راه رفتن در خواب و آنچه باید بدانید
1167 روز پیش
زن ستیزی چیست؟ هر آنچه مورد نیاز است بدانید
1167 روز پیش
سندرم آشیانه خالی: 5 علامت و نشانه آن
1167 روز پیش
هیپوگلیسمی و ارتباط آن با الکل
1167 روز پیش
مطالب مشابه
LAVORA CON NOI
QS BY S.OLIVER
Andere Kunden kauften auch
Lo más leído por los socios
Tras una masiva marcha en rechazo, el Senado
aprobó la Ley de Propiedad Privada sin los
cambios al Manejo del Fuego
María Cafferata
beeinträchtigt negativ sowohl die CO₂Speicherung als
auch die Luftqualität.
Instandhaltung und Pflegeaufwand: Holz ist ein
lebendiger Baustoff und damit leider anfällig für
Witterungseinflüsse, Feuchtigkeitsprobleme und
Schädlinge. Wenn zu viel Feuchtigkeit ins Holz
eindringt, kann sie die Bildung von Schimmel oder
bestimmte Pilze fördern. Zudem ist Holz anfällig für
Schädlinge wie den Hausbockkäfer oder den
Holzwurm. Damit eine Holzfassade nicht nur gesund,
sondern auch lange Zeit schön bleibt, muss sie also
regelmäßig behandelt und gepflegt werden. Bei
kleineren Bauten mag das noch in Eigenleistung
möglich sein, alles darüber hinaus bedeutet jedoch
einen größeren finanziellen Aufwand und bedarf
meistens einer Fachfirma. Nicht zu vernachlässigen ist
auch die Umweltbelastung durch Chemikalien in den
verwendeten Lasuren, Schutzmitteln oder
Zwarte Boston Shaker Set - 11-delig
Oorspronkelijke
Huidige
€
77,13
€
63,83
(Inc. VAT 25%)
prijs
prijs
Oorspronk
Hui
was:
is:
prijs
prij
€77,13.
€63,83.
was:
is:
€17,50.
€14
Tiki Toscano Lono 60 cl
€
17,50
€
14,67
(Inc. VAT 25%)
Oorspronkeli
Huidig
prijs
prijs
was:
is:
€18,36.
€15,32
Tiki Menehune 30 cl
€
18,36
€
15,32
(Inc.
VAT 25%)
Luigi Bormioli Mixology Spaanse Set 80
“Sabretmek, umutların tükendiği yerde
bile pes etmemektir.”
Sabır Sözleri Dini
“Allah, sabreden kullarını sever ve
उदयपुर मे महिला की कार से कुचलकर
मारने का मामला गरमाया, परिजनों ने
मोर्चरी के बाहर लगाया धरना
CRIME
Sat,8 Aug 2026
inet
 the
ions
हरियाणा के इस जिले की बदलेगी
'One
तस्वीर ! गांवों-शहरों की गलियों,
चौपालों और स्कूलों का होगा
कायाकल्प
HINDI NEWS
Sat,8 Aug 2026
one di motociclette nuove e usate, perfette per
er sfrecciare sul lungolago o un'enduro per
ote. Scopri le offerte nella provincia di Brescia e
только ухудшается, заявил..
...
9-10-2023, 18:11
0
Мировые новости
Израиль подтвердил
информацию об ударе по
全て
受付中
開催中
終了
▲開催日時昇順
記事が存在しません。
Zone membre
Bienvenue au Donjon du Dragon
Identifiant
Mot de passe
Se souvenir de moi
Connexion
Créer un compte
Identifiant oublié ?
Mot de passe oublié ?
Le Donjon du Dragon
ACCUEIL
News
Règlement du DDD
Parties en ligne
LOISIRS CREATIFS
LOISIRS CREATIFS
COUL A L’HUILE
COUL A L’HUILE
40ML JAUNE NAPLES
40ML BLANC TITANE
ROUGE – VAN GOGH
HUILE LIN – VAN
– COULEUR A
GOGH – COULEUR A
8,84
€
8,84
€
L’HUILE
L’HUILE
^^^^
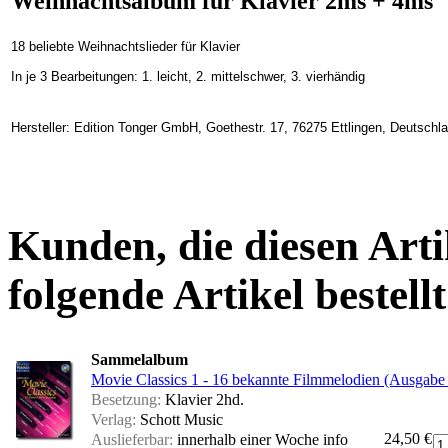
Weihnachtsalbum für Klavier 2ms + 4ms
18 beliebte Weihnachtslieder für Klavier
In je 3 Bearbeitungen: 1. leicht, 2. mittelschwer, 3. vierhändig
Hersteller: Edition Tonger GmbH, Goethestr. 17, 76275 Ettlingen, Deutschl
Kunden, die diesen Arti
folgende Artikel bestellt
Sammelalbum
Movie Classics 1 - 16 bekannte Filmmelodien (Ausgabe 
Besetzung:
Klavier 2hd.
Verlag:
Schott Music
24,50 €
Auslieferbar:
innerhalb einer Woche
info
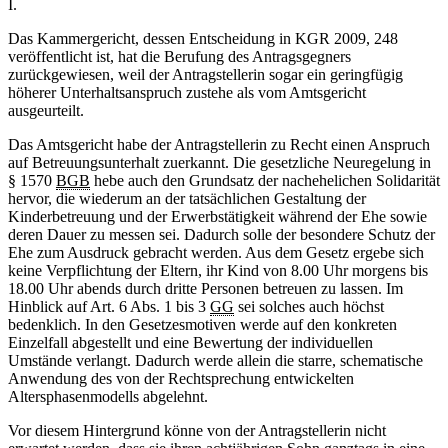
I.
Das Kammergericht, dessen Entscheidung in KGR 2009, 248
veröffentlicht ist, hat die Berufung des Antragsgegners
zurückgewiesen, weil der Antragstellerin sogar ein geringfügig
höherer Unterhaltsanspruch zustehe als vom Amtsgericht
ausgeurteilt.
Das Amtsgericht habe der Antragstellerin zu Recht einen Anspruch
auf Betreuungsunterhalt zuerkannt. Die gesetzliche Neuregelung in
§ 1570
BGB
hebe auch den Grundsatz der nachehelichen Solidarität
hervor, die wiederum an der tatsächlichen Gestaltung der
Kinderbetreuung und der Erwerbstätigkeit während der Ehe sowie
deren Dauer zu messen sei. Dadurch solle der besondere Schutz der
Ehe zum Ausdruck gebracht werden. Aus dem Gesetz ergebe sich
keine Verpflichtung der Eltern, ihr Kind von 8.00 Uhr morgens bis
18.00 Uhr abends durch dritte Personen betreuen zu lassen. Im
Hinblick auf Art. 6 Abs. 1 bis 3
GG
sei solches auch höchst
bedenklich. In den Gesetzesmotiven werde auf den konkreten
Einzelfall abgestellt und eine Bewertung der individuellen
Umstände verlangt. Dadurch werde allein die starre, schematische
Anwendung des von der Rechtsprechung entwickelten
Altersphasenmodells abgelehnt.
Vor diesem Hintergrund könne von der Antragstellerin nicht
^^^^
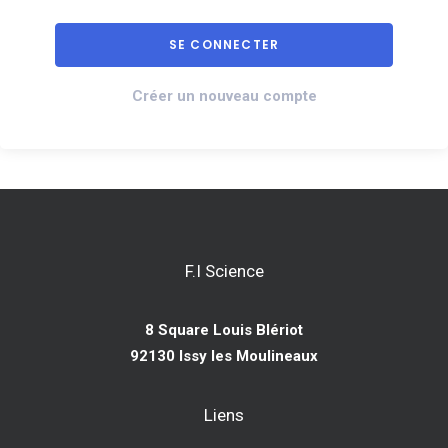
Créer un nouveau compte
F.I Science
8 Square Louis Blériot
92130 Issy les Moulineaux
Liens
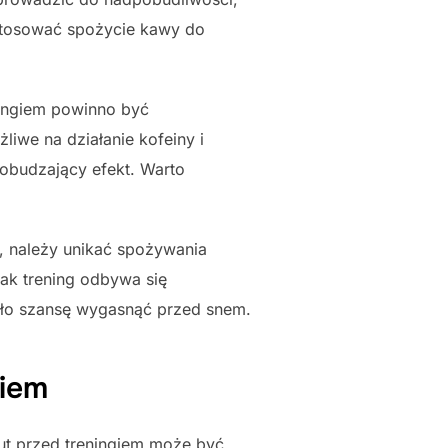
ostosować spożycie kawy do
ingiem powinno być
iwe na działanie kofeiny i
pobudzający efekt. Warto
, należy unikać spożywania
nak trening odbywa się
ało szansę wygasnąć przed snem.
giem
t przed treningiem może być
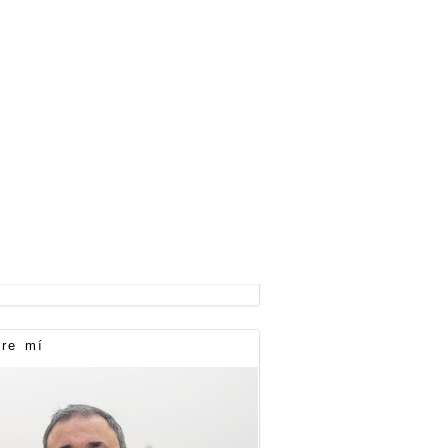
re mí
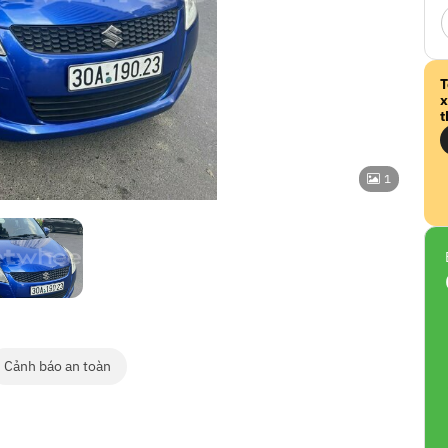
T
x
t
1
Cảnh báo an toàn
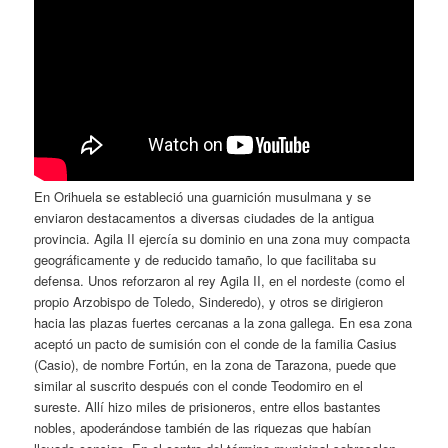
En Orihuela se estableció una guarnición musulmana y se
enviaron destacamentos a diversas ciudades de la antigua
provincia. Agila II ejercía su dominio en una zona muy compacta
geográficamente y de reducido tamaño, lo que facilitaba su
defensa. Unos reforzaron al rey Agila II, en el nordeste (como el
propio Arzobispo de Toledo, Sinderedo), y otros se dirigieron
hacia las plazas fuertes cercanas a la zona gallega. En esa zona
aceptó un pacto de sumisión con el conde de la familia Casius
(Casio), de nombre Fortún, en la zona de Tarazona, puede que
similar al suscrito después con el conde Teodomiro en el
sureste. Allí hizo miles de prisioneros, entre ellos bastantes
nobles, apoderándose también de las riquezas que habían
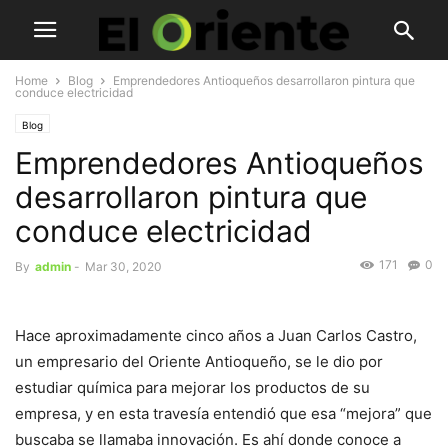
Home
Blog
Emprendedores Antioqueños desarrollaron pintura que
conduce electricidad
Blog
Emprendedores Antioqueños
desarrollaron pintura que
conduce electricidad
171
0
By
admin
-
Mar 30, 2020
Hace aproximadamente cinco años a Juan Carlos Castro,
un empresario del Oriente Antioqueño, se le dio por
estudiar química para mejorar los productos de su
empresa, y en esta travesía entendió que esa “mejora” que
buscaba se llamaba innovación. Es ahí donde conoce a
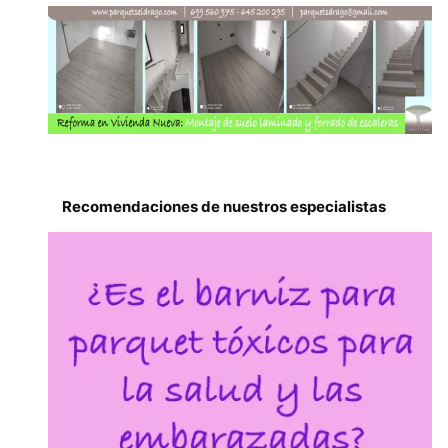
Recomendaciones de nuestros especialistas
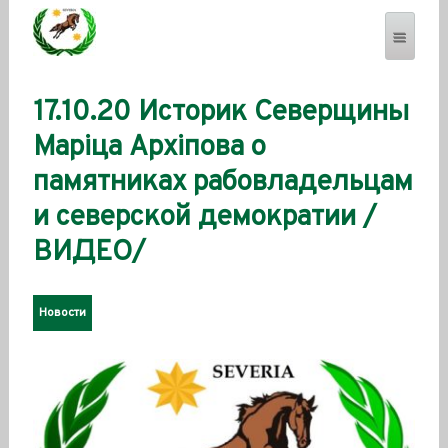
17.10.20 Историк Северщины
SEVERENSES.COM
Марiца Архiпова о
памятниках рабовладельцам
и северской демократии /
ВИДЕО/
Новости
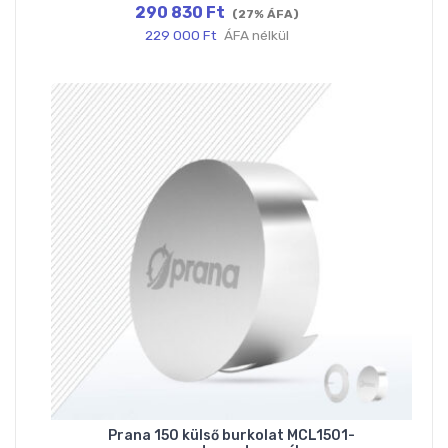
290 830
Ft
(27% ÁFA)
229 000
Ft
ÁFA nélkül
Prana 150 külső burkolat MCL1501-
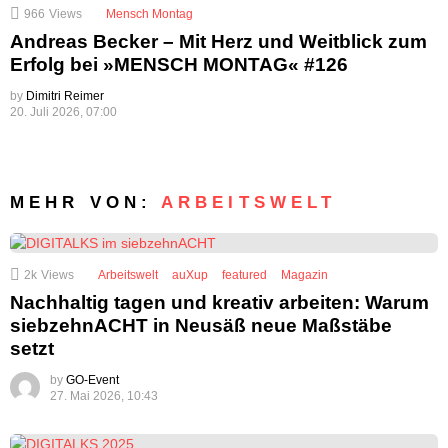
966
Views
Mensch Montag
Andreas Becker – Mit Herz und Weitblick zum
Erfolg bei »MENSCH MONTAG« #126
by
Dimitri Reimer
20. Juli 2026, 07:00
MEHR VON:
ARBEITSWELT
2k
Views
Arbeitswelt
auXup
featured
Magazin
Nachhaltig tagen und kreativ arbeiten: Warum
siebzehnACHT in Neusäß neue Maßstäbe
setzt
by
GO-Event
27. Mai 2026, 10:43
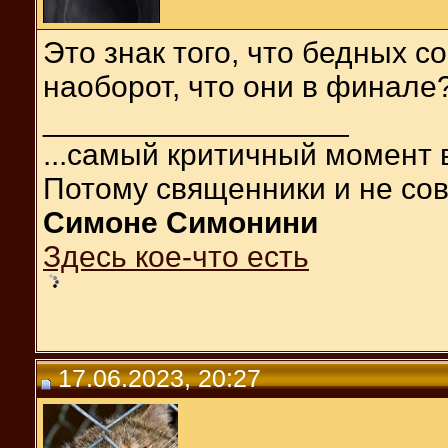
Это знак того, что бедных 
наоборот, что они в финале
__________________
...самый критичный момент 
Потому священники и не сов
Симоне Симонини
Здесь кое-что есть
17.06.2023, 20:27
^^^^
• **Required work**
In the data above, start at the line that has "راه رفتن در خواب و آنچه باید بدانید", stop after the line that has "Lo más leído por los socios", and print every line in between exactly as it stands.

• **Solution to this problem**
راه رفتن در خواب و آنچه باید بدانید
1167 روز پیش
زن ستیزی چیست؟ هر آنچه مورد نیاز است بدانید
1167 روز پیش
سندرم آشیانه خالی: 5 علامت و نشانه آن
1167 روز پیش
هیپوگلیسمی و ارتباط آن با الکل
1167 روز پیش
مطالب مشابه
LAVORA CON NOI
QS BY S.OLIVER
Andere Kunden kauften auch
Lo más leído por los socios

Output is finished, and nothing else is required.